Giunge domenica e l’atmosfera è diversa dai primi due giorni: in primis, cambia l’età media (che si alza di almeno 10 anni) che rispecchia la maggiore longevità di quasi tutte le band della data; inoltre il tempo è più clemente e a corredo c’è un sold-out già da un paio di mesi che si traduce in una folta massa fin dall’apertura dei cancelli (si segnaleranno dodicimila presenze). C’era molta attesa tra i presenti per gli Alt-J, band che in pochi mesi ha riscosso un successo importante con l’esordio An Awesome Wave, riprodotto interamente. La band ripaga con una performance, che a dispetto dell’età media (sono dei giovanissimi postadolescenti nerd dopotutto), denota già maturità e un crescendo espressivo salito con il procedere dell’esibizione.

I dEUS vedono in Tom Barman e Mauro Pawlowski gli alfieri di una prestazione da marpioni del proscenio, capaci di intrattenere con poche frasi recitate anche in italiano tra un brano e l’altro. I belgi ripercorrono l’intera discografia con almeno un pezzo ad album privilegiando gli ultimi due in studio e il sophomore In A Bar, Under The Sea. La prova è buona e, nonostante il genere possa risultare indigesto, superata l’ora di concerto si arriva tranquillamente al gran finale con l’ipnotica Suds & Soda e Roses a conclusione.

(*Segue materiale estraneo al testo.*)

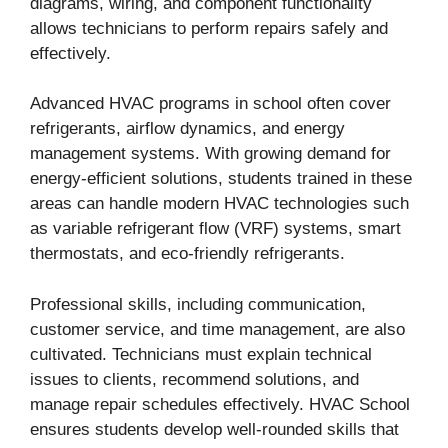
diagrams, wiring, and component functionality
allows technicians to perform repairs safely and
effectively.
Advanced HVAC programs in school often cover
refrigerants, airflow dynamics, and energy
management systems. With growing demand for
energy-efficient solutions, students trained in these
areas can handle modern HVAC technologies such
as variable refrigerant flow (VRF) systems, smart
thermostats, and eco-friendly refrigerants.
Professional skills, including communication,
customer service, and time management, are also
cultivated. Technicians must explain technical
issues to clients, recommend solutions, and
manage repair schedules effectively. HVAC School
ensures students develop well-rounded skills that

Della Mark Lanegan band a stupire è il fatto che, a dispetto di ogni altro gruppo importante (salvo Mogwai), i musicisti fanno personalmente il set-up degli strumenti sul palco. Poco dopo entra Mark e le luci rosse immerse nel blu sono solo per lui, ancorato per tutto il tempo al microfono. Un’ora tirata, senza pause e iniziata con Blues Funeral con 4 cover di cui una degli Screaming Trees. Gran merito va dato ai volumi e al chitarrista che mantengono viva l’attenzione per un artista che dalle intenzioni sembra voler fare altro piuttosto che salire su un palco, e lo dimostra la frettolosa uscita di scena quasi senza salutare. Ne rimane una discreta espressività facciale e una voce che, specie sulle ottave basse, è ancora capace di creare buone vibrazioni.

Culmine della tre giorni è il ritorno dopo quattro anni dei Sigur Rós in Italia. Il palco si riempie di strumenti e musicisti (oltre alla band sono presenti le islandesi Amiina, spesso in tour con loro) mentre tre megaschermi vengono innalzati e settati per riprodurre visual in bianco e nero; durante l’esibizione anche le torri del castello diverranno parte integrante della scenografia con l’ombra di Jónsi proiettata sulle pareti.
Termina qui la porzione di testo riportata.